Demonstrators Urge: “Save the Post Office,” “Protect the Vote”
SAVE THE POST OFFICE: About 50 demonstrators, all masked and social distancing, gathered outside the Alexander Road Post Office in Carnegie Center at 11 a.m. Saturday to protest attacks on the United States Postal Service, and to defend the postal system that people depend on and that will be counted on to deliver and return vote-by-mail ballots in the upcoming election.(Photo courtesy of Coalition for Peace Action)
By Donald Gilpin
Calling on authorities to “save the post office,” “defend democracy,” and “protect the right to vote,” about 50 demonstrators gathered at the Alexander Road Post Office in Carnegie Center on Saturday morning, August 22, as part of more than 800 nationwide rallies that day.

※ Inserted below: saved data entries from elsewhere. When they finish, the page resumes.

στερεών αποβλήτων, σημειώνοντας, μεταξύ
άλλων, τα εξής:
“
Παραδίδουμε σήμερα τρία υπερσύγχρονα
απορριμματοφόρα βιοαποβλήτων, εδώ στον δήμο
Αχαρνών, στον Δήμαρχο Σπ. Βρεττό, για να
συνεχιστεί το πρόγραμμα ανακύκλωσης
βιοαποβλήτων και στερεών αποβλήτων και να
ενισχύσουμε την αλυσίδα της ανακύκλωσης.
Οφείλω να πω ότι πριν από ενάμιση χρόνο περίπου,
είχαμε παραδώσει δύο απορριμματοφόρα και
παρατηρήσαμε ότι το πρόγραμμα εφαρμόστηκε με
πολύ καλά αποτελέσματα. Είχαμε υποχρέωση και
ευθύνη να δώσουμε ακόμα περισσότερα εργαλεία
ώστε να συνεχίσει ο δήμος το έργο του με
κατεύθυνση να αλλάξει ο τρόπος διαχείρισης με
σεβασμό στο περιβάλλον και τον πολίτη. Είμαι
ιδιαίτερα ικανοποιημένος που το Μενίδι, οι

“Our demand today is that the post office continues to do its job and deliver our ballots quickly to us and then back to our county governments for counting,” said event co-organizer Frank von Hippel, senior research physicist and Princeton University professor emeritus in the Program on Science and Global Security.
In the event co-sponsored by the Princeton-based Coalition for Peace Action (CFPA), von Hippel joined with Assemblyman Andrew Zwicker, Princeton University Computer Science Professor Andrew Appel, CFPA board member and Treasurer Mark Pepper, and CFPA Chair Irene Goldman in calling on Congress to protect the postal service from Trump administration attacks, and to act to safeguard the integrity of the mail and the upcoming election, which during the pandemic will be conducted more than ever before through mail-in ballots.
Speakers also called on Postmaster General Louis DeJoy to resign in the wake of slowdowns and service cuts. “These rallies give notice that we are alert to what is happening in our country,” said von Hippel. “They let our elected officials and other people inside our government, including the post office, know that we will support them if they defend our democracy.”
Decrying an “attack on the postal service” and an attack on people’s right to vote,” Zwicker expressed optimism that people across the country were “coming out to let their voices be heard, to say, ‘Don’t mess with my mail, save our United States Postal Service and protect democracy.’”
Zwicker described legislation he is promoting in the New Jersey State Legislature that ensures that people can track their mail-in ballots on a state website. “We have to be sure that every single vote is counted, because every single vote matters,” he said.
“How dare the president use the USPS as a pawn to win an election and acknowledge to the people that that is what he is doing,“ said a statement read by Goldman from Jonette Smart, president of the Trenton branch of the NAACP. “Now is the time for Americans of all backgrounds to stand as one America and demand full services restored to the USPS. The USPS is an institution that no matter where you live, what color you are, how much money you make, works for all American people.”
Goldman, in a telephone conversation Monday, pointed out that health protocols required that the gathering be limited to about 50, and she praised the demonstrators for all wearing face masks and maintaining social distancing as they listened and cheered, many with posters and banners, outside the post office building.
She emphasized the importance of paper ballots, which the CFPA has advocated for many years, and she criticized “the abuse of power” of the Trump administration in attempting “to decimate the USPS.”
She continued, “That is unconscionable, and Donald Trump’s intention was to limit the USPS so that absentee ballots would be diminished, voting by mail would be diminished, and therefore controlling votes to disenfranchise enormous groups of people. The president is using the tactic of fear to control the vote. I trust the U.S. postal system. I do not trust the current postmaster general to protect and provide the service on which this country has depended for centuries.”
Mercer County Clerk Paula Sollami Covello, by phone Monday, stated that more than 250,000 ballots for the November 3 election will be printed starting in early September and mailed out, with return postage paid, by the first week in October to all registered voters in Mercer County.
“The system worked out well in the July primary,” Covello said. “Everybody got their ballots.” She urged voters to fill out the ballots and mail them right back or drop them in one of the county drop boxes, where ballots will be picked up by election officials. The county will have a total of 13 drop boxes, one of which will be at the municipal building in Princeton. Ballots must be postmarked by November 3 and received within seven days of the election.
Covello stated that her office was proceeding with the mailing of ballots in accordance with an executive order from the governor, regardless of pending lawsuits by the Trump campaign against New Jersey and by the New Jersey attorney general against the post office to restore cuts in budget and service.
Covello, who has been county clerk, implementing vote-by-mail since 2008, stated, “I am concerned that the mail must go through for vote-by-mail to be effective. We’ve never had any problems with vote-by-mail. In fact, most people find it to be a safer option than voting machines because you have a paper trail. So I find it to be a very reliable method of voting. I’m disappointed that people are having concerns about it now all of a sudden.”